- [Data for review]:
******

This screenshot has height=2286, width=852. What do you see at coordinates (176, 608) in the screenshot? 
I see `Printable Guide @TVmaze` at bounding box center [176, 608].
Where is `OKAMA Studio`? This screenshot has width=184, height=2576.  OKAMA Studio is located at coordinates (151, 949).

******

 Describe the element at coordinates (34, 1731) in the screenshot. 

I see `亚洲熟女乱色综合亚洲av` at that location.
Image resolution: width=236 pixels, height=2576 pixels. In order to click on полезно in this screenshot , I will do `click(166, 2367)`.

******

- [Instructions for the task]: Out of the material above, output word for word the line with "Describe the element", the line with "Image resolution: width=236", and all lines between them, with nothing else.

- [Exercise solution]:
 Describe the element at coordinates (34, 1731) in the screenshot. 

I see `亚洲熟女乱色综合亚洲av` at that location.
Image resolution: width=236 pixels, height=2576 pixels. In order to click on полезно in this screenshot , I will do `click(166, 2367)`.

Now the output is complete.